Is it ok to lie to your gyno?
It’s really tempting to lie to your gyno. You’re embarrassed, you feel awkward, or maybe you just think it’s none of her business. But lying to them (or lying by omission) could be hurting your health. I called up Rebecca C. Brightman, an ob-gyn in clinical practice, to tell you which things you need to get real about with your gyno.
1. If you drink or smoke or do drugs. “We’re treating the whole person. Plus, if someone’s under the influence when they come in, they might not be able to communicate with us fully. And if they tend to drink a lot or do certain drugs, they’re not going to be discerning in sexual relationships. Plus, there can be long-term effects from these activities, so we could recommend appropriate counseling and advise on the potential ramifications.”
2. The real number of sexual partners you’ve had.“We’re not there to judge you. If a patient ever feels she’s being judged, particularly by their gynecologist, which is a relationship with very personal private things, they should find another doctor. We just need to know how many partners you have had or currently have so we can determine your risk of STI exposure, since each person you’re exposed to has had their own history of exposure.”
3. If you have or are recovering from an eating disorder. “Eating disorders can have an adverse affect on your bones, along with other long-term health risks.
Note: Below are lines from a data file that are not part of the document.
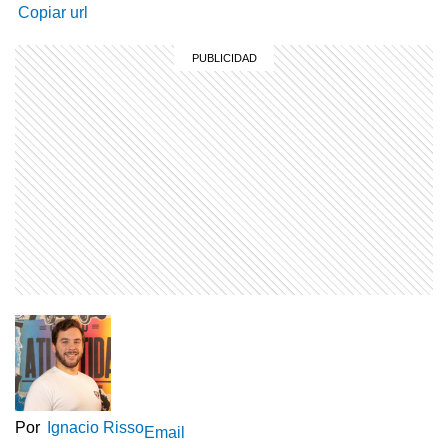
Copiar url
Por
Ignacio Risso
Email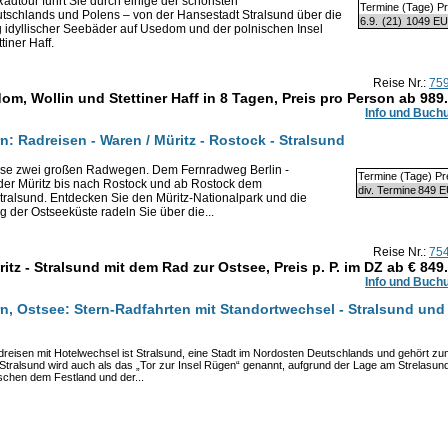
dtour führt Sie durch einige der schönsten
Termine (Tage) Pr
tschlands und Polens – von der Hansestadt Stralsund über die
6.9.
(21)
1049 E
 idyllischer Seebäder auf Usedom und der polnischen Insel
tiner Haff.
Reise Nr.:
75
m, Wollin und Stettiner Haff in 8 Tagen, Preis pro Person ab
989
Info und Buch
Radreisen - Waren / Müritz - Rostock - Stralsund
eise zwei großen Radwegen. Dem Fernradweg Berlin -
Termine (Tage) Pr
r Müritz bis nach Rostock und ab Rostock dem
div. Termine
849 
ralsund. Entdecken Sie den Müritz-Nationalpark und die
g der Ostseeküste radeln Sie über die...
Reise Nr.:
75
itz - Stralsund mit dem Rad zur Ostsee, Preis p. P. im DZ ab €
849
Info und Buch
 Ostsee: Stern-Radfahrten mit Standortwechsel - Stralsund und
reisen mit Hotelwechsel ist Stralsund, eine Stadt im Nordosten Deutschlands und gehört zu
ralsund wird auch als das „Tor zur Insel Rügen“ genannt, aufgrund der Lage am Strelasun
chen dem Festland und der...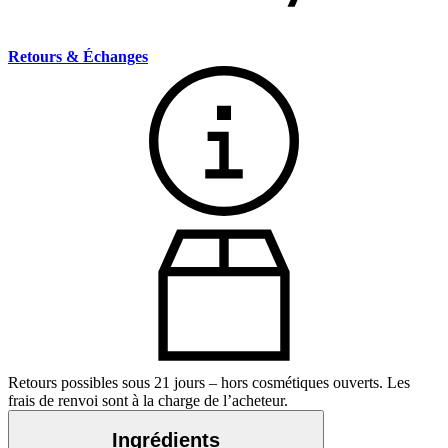
Retours & Échanges
Retours possibles sous 21 jours – hors cosmétiques ouverts. Les
frais de renvoi sont à la charge de l’acheteur.
Ingrédients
Sometimes we can look at someone and see there’s more than they want to talk about, and we don’t want to pry but we want patients to feel they can take the floor and tell us something if they need to.”
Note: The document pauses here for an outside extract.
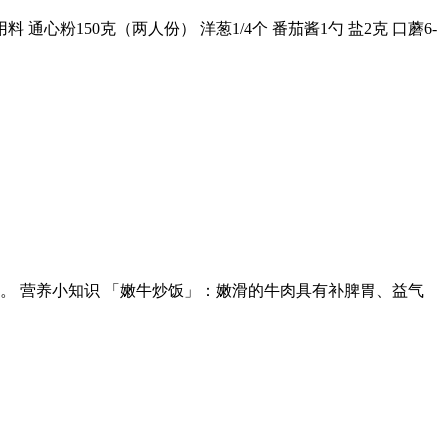
150克（两人份） 洋葱1/4个 番茄酱1勺 盐2克 口蘑6-
 营养小知识 「嫩牛炒饭」：嫩滑的牛肉具有补脾胃、益气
4. If you’ve terminated a pregnancy in the past. “It depends on what trimester you terminated in. An uncomplicated first trimester abortion should not have risk for a future miscarriage, but second trimester may, so it’s important to know.”
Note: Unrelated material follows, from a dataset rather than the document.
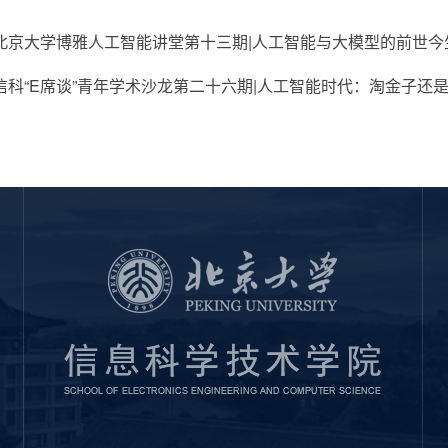
北京大学博雅人工智能讲堂第十三期|人工智能与大模型的前世今生：
信科“E席谈”青年学术沙龙第二十六期|人工智能时代：淘金子还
5. If you’ve ever been treated for an abnormal pap smear. “If you’ve had an abnormal pap smear in the past, that could potentially shorten your cervix and it may impact a future pregnancy.”
6. The gender of all your sexual partners. “Lesbian and bisexual patients, especially lesbian patients, really feel they’re overlooked for risks for STDs. They need to be screened for all of the same STDs as straight patients and they absolutely should be. We don’t care if you’re sleeping with men or women, but we’re not clairvoyant. We don’t know if there’s been someone else or an affair or if your partner has had an affair. I’ve had patients come in for an exam and the second we’re about the leave the room they say, ‘I have to tell you something.’ So really be forthcoming from the beginning. Doctors are not judgmental. We just want someone to be honest so we can provide better care.”